One of the challenges of this architecture is how pods inside Kubernetes can access databases or staging services residing outside the K8s cluster (on standalone LXCs)?

Kubernetes provides a clean native feature to handle this without having to hardcode physical IP addresses inside our application code:

1. K8s Service Without Selector

Normally, K8s Services distribute traffic to Pods based on a label selector. However, we can create a Service without a selector:

apiVersion: v1
kind: Service
metadata:
  name: db-cluster-svc
  namespace: default
spec:
  ports:
    - protocol: TCP
      port: 5432
      targetPort: 5432

2. K8s Endpoints Manual Definition

Because the Service above has no selector, Kube will not create endpoints automatically. We must define the endpoint manually to point to the physical IP of the standalone LXC (e.g., db-cluster at IP 192.168.1.103):

apiVersion: v1
kind: Endpoints
metadata:
  name: db-cluster-svc
  namespace: default
subsets:
  - addresses:
      - ip: 192.168.1.103
    ports:
      - port: 5432

Using this method, our applications inside the Kube cluster can simply connect to the internal host db-cluster-svc.default.svc.cluster.local:5432. If the physical database IP changes in the future, we only need to update this Endpoints configuration file without modifying any application code.

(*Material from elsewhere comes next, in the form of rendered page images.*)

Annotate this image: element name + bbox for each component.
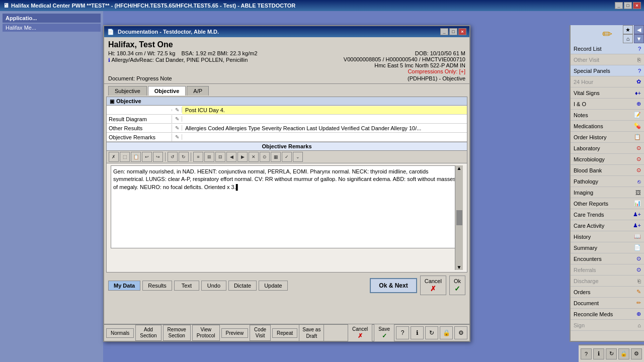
toolbar-minus-btn[interactable]: ⊟ xyxy=(215,152,225,162)
microbiology-item[interactable]: Microbiology ⊙ xyxy=(571,154,644,165)
outer-window-controls[interactable]: _ □ × xyxy=(615,2,641,9)
settings-btn[interactable]: ⚙ xyxy=(454,326,467,339)
orders-item[interactable]: Orders ✎ xyxy=(571,287,644,298)
toolbar-check-btn[interactable]: ✓ xyxy=(282,152,292,162)
save-as-draft-btn[interactable]: Save as Draft xyxy=(299,324,324,341)
ok-button[interactable]: Ok ✓ xyxy=(449,276,465,295)
repeat-btn[interactable]: Repeat xyxy=(272,328,297,338)
toolbar-next-btn[interactable]: ▶ xyxy=(237,152,248,162)
objective-remarks-editor[interactable]: Gen: normally nourished, in NAD. HEENT: … xyxy=(111,165,463,248)
encounters-item[interactable]: Encounters ⊙ xyxy=(571,253,644,264)
tab-subjective[interactable]: Subjective xyxy=(108,86,147,96)
toolbar-undo-btn[interactable]: ↩ xyxy=(142,152,152,162)
results-btn[interactable]: Results xyxy=(142,281,172,291)
text-btn[interactable]: Text xyxy=(174,281,199,291)
nav-up-right[interactable]: ◀ xyxy=(634,25,644,34)
view-protocol-btn[interactable]: View Protocol xyxy=(192,325,220,341)
update-btn[interactable]: Update xyxy=(259,281,287,291)
h24-item[interactable]: 24 Hour ✿ xyxy=(571,76,644,87)
toolbar-rotate-btn[interactable]: ↺ xyxy=(168,152,178,162)
code-visit-btn[interactable]: Code Visit xyxy=(250,325,271,341)
footer-save-btn[interactable]: Save ✓ xyxy=(374,324,394,342)
refresh-btn[interactable]: ↻ xyxy=(425,326,438,339)
table-row: Result Diagram ✎ xyxy=(107,115,467,124)
scrollbar-thumb[interactable] xyxy=(456,210,462,225)
document-item[interactable]: Document ✏ xyxy=(571,298,644,309)
summary-item[interactable]: Summary 📄 xyxy=(571,242,644,253)
toolbar-rotate2-btn[interactable]: ↻ xyxy=(179,152,189,162)
normals-btn[interactable]: Normals xyxy=(106,328,134,338)
tray-icon-help[interactable]: ? xyxy=(581,348,592,359)
section-collapse-btn[interactable]: ▣ xyxy=(110,99,114,104)
undo-btn[interactable]: Undo xyxy=(201,281,226,291)
toolbar-prev-btn[interactable]: ◀ xyxy=(226,152,236,162)
sign-item[interactable]: Sign ⌂ xyxy=(571,320,644,331)
io-item[interactable]: I & O ⊕ xyxy=(571,99,644,110)
toolbar-list-btn[interactable]: ≡ xyxy=(193,152,203,162)
imaging-item[interactable]: Imaging 🖼 xyxy=(571,187,644,198)
care-trends-item[interactable]: Care Trends ♟+ xyxy=(571,209,644,220)
info-btn[interactable]: ℹ xyxy=(411,326,424,339)
remove-section-btn[interactable]: Remove Section xyxy=(163,325,191,341)
laboratory-item[interactable]: Laboratory ⊙ xyxy=(571,143,644,154)
toolbar-copy-btn[interactable]: ⬚ xyxy=(120,152,130,162)
special-panels-item[interactable]: Special Panels ? xyxy=(571,65,644,76)
minimize-btn[interactable]: _ xyxy=(615,2,623,9)
row-edit-icon2[interactable]: ✎ xyxy=(172,116,182,122)
discharge-item[interactable]: Discharge ⎗ xyxy=(571,276,644,287)
history-item[interactable]: History 📖 xyxy=(571,231,644,242)
vital-signs-item[interactable]: Vital Signs ♦+ xyxy=(571,87,644,99)
medications-item[interactable]: Medications 💊 xyxy=(571,121,644,132)
my-data-btn[interactable]: My Data xyxy=(108,281,140,291)
doc-maximize-btn[interactable]: □ xyxy=(449,28,457,35)
reconcile-meds-item[interactable]: Reconcile Meds ⊕ xyxy=(571,309,644,320)
referrals-item[interactable]: Referrals ⊙ xyxy=(571,264,644,276)
row-edit-icon3[interactable]: ✎ xyxy=(172,125,182,131)
add-section-btn[interactable]: Add Section xyxy=(135,325,161,341)
toolbar-close-btn[interactable]: ✕ xyxy=(249,152,259,162)
row-value-other-results: Allergies Coded Allergies Type Severity … xyxy=(182,124,467,132)
nav-star[interactable]: ★ xyxy=(623,25,633,34)
toolbar-down-btn[interactable]: ⌄ xyxy=(293,152,303,162)
ok-next-button[interactable]: Ok & Next xyxy=(370,278,417,293)
table-row: Objective Remarks ✎ xyxy=(107,133,467,142)
dictate-btn[interactable]: Dictate xyxy=(228,281,257,291)
tray-icon-settings[interactable]: ⚙ xyxy=(631,348,642,359)
doc-window-controls[interactable]: _ □ × xyxy=(440,28,466,35)
toolbar-redo-btn[interactable]: ↪ xyxy=(153,152,163,162)
other-reports-item[interactable]: Other Reports 📊 xyxy=(571,198,644,209)
tray-icon-refresh[interactable]: ↻ xyxy=(606,348,617,359)
compressions-link[interactable]: Compressions Only: [+] xyxy=(344,68,465,74)
nav-down-right[interactable]: ▼ xyxy=(634,34,644,43)
help-btn[interactable]: ? xyxy=(396,326,409,339)
row-edit-icon[interactable]: ✎ xyxy=(172,107,182,113)
notes-item[interactable]: Notes 📝 xyxy=(571,110,644,121)
record-list-item[interactable]: Record List ? xyxy=(571,43,644,54)
tray-icon-info[interactable]: ℹ xyxy=(593,348,604,359)
toolbar-table-btn[interactable]: ▦ xyxy=(271,152,281,162)
scrollbar-up[interactable]: ▲ xyxy=(457,165,462,171)
scrollbar-down[interactable]: ▼ xyxy=(457,264,462,270)
nav-home[interactable]: ⌂ xyxy=(623,34,633,43)
tray-icon-lock[interactable]: 🔒 xyxy=(618,348,629,359)
care-activity-item[interactable]: Care Activity ♟+ xyxy=(571,220,644,231)
order-history-item[interactable]: Order History 📋 xyxy=(571,132,644,143)
doc-minimize-btn[interactable]: _ xyxy=(440,28,448,35)
toolbar-cut-btn[interactable]: ✗ xyxy=(109,152,119,162)
row-edit-icon4[interactable]: ✎ xyxy=(172,134,182,140)
close-btn[interactable]: × xyxy=(633,2,641,9)
preview-btn[interactable]: Preview xyxy=(221,328,249,338)
toolbar-grid-btn[interactable]: ⊞ xyxy=(204,152,214,162)
cancel-button[interactable]: Cancel ✗ xyxy=(420,276,446,295)
maximize-btn[interactable]: □ xyxy=(624,2,632,9)
doc-close-btn[interactable]: × xyxy=(458,28,466,35)
footer-cancel-btn[interactable]: Cancel ✗ xyxy=(348,324,372,342)
lock-btn[interactable]: 🔒 xyxy=(440,326,453,339)
tab-objective[interactable]: Objective xyxy=(148,86,186,96)
tab-ap[interactable]: A/P xyxy=(187,86,209,96)
other-visit-item[interactable]: Other Visit ⎘ xyxy=(571,54,644,65)
toolbar-circle-btn[interactable]: ⊙ xyxy=(260,152,270,162)
toolbar-paste-btn[interactable]: 📋 xyxy=(131,152,141,162)
pathology-item[interactable]: Pathology ⎋ xyxy=(571,176,644,187)
blood-bank-item[interactable]: Blood Bank ⊙ xyxy=(571,165,644,176)
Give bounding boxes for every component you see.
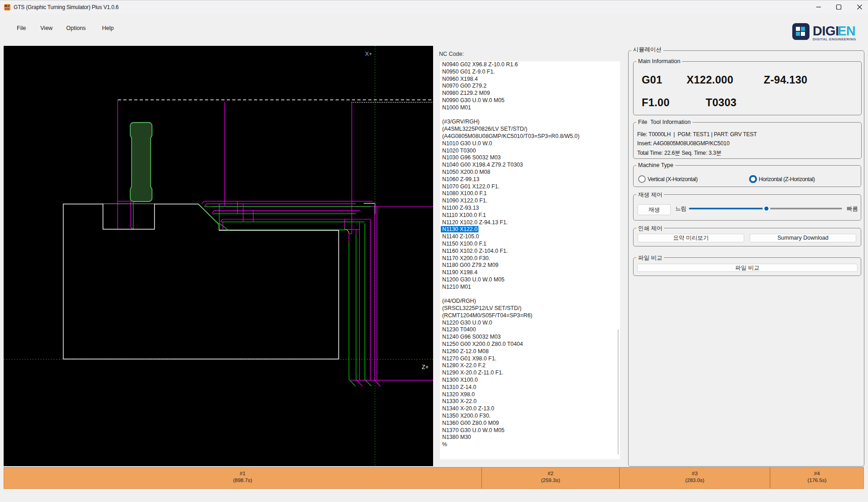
svg-text:Z+: Z+ bbox=[422, 364, 429, 370]
svg-text:DIGI: DIGI bbox=[813, 24, 839, 38]
svg-text:X+: X+ bbox=[365, 51, 372, 57]
svg-text:DIGITAL ENGINEERING: DIGITAL ENGINEERING bbox=[813, 37, 856, 41]
svg-text:GTS: GTS bbox=[5, 8, 9, 10]
svg-text:빠름: 빠름 bbox=[847, 206, 858, 212]
svg-text:EN: EN bbox=[838, 24, 855, 38]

⚙️ Dynamic Provisioning: Automating Client Pods

For SaaS requirements or multi-tenant applications, we need to spin up new application instances dynamically when a new client registers. With this architecture, the flow is highly elegant:

  1. Subscription Request A user registers, and our backend (core-backend) processes the request.
  2. Database Provisioning The backend contacts the db-host programmatically to create an isolated database and database user for the client:
    • Database Name: pod_db_<product_name>_<workspace_id> (e.g., pod_db_service_clientx)
    • Database User: pod_user_<product_name>_<workspace_id> (e.g., pod_user_service_clientx)
  3. K8s API Call The backend connects to the Kubernetes API Server via the internal domain k8s-api.mycloud.dev to provision new resources:
    • Creates an isolated Namespace: client-pod-<product_name>-<workspace_id> (e.g., client-pod-service-clientx).
    • Creates a Secret containing the client's unique database credentials.
    • Creates the Deployment, Service, and IngressRoute (Traefik) to route the client's subdomain (clientx.mycloud.dev).

Why Isolate Per Namespace?

By isolating each client instance in its own namespace:

  • Strict Security Isolation: Client A cannot inspect or access resources belonging to Client B internally.
  • Resource Quota: We can restrict CPU/RAM usage per client strictly using Kube ResourceQuota.
  • Clean Deprovisioning: If a client unsubscribes, the backend simply deletes the namespace. Kubernetes garbage collector automatically cleans up all resources inside it without leaving stray files on the host.

💡 Conclusion

Separating responsibilities between Kubernetes (for dynamic and stateless applications) and Standalone LXC (for databases and storage) provides incredible stability to the homelab.

We get all the benefits of modern orchestration from Kubernetes (such as auto-healing, easy scaling, and dynamic provisioning via API), without sacrificing the read-write disk performance of databases, which are typically slower if run inside Kubernetes virtual storage.

The entire infrastructure is defined using Terraform for the Proxmox side, ensuring that if a server dies, we can re-provision our entire homelab in minutes!